Paul’s Gospel

By William R. Newell

THERE are two great revelators, or unfolders of Divine Truth in the Bible — Moses in the Old Testament and Paul in the New.

Someone may say, “Is not Christ the Great Teacher?” In a sense this is true; but in a real sense Christ is the Person taught about, rather than teaching in the Gospels. The Law and the Prophets pointed forward to Christ; the Epistles point back to Him; and the Book of Revelation points to His Second Coming, and those things connected with it. The Four Gospels tell the story how He was revealed to men and rejected by them. Christ, Himself, therefore is the theme of the Bible. Moses in the Law reveals God’s holiness, and thus by means of the Law reveals human sin and the utter hopelessness and helplessness of man. Paul in his great Epistles reveals Christ as our Righteousness, Sanctification, Redemption, and All-in-All.

The twelve Apostles (Matthias by Divine appointment taking the place of Judas) were to be the “witnesses” (Acts 1:22) of Christ’s resurrection — that is, of the fact of it. They were not to unfold fully the doctrine of it as Paul was. The twelve were with Jesus personally and knew Him as a man, and when He died they saw it.
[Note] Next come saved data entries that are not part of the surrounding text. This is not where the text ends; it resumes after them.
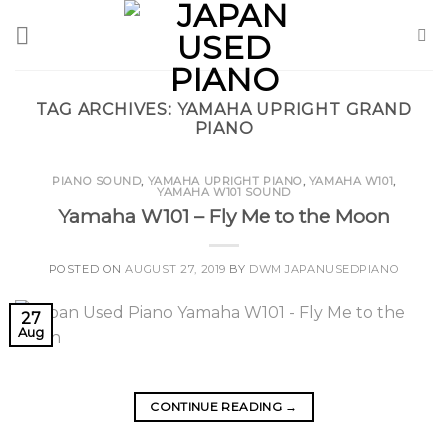
Skip
to
content
TAG ARCHIVES:
YAMAHA UPRIGHT GRAND
PIANO
PIANO SOUND
,
YAMAHA UPRIGHT PIANO
,
YAMAHA W101
,
YAMAHA W101 SOUND
Yamaha W101 – Fly Me to the Moon
POSTED ON
AUGUST 27, 2019
BY
DWM JAPANUSEDPIANO
27
Aug
CONTINUE READING
→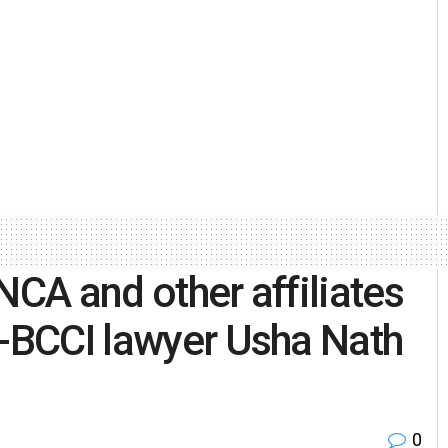
NCA and other affiliates
x-BCCI lawyer Usha Nath
0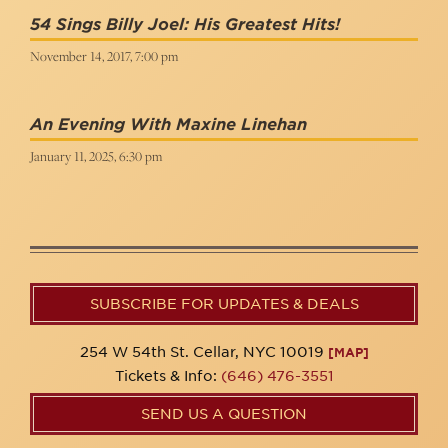
54 Sings Billy Joel: His Greatest Hits!
November 14, 2017, 7:00 pm
An Evening With Maxine Linehan
January 11, 2025, 6:30 pm
SUBSCRIBE FOR UPDATES & DEALS
254 W 54th St. Cellar, NYC 10019
[MAP]
Tickets & Info:
(646) 476-3551
SEND US A QUESTION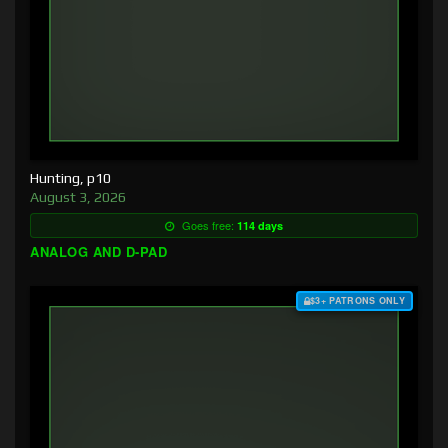
Hunting, p10
August 3, 2026
Goes free:
114 days
ANALOG AND D-PAD
$3+ PATRONS ONLY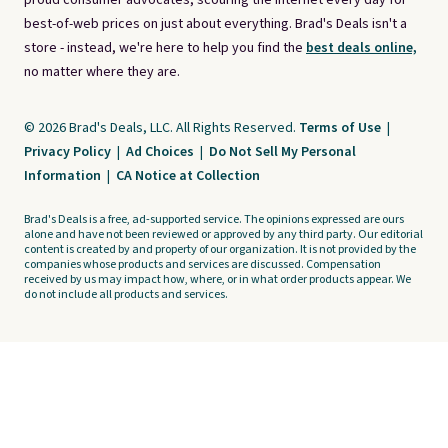
proud consumer advocates, scouring the internet every day for
best-of-web prices on just about everything. Brad's Deals isn't a
store - instead, we're here to help you find the
best deals online,
no matter where they are.
© 2026 Brad's Deals, LLC. All Rights Reserved.
Terms of Use
|
Privacy Policy
|
Ad Choices
|
Do Not Sell My Personal
Information
|
CA Notice at Collection
Brad's Deals is a free, ad-supported service. The opinions expressed are ours
alone and have not been reviewed or approved by any third party. Our editorial
content is created by and property of our organization. It is not provided by the
companies whose products and services are discussed. Compensation
received by us may impact how, where, or in what order products appear. We
do not include all products and services.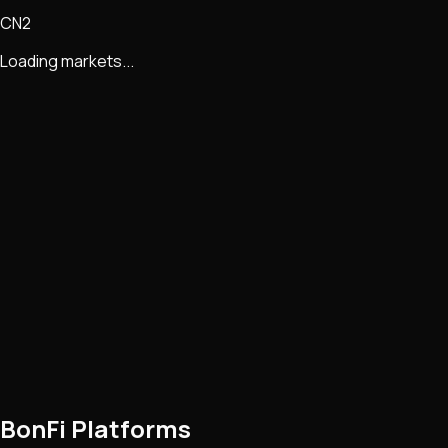
CN2
Loading markets...
BonFi Platforms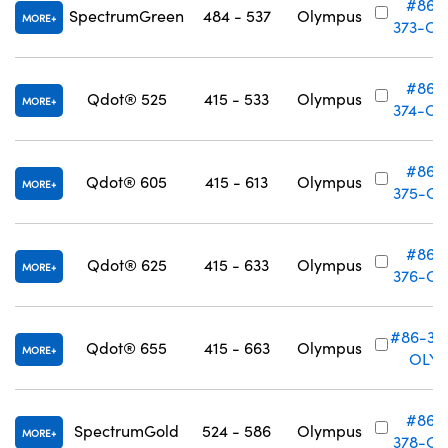
#86-
SpectrumGreen
484 - 537
Olympus
MORE
373-OL
#86-
Qdot® 525
415 - 533
Olympus
MORE
374-OL
#86-
Qdot® 605
415 - 613
Olympus
MORE
375-OL
#86-
Qdot® 625
415 - 633
Olympus
MORE
376-OL
#86-37
Qdot® 655
415 - 663
Olympus
MORE
OLY
#86-
SpectrumGold
524 - 586
Olympus
MORE
378-OL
When He was buried, they knew it personally as eye-witnesses. And when He was raised, they found it out experimentally, visiting His actual tomb and seeing that it was empty. They were also to see and handle the physical, risen body of our Lord. And it was with them that our Lord abode on earth forty days after His resurrection, “shewing Himself alive [physically, in a body] by many infallible proofs” (Acts 1:3).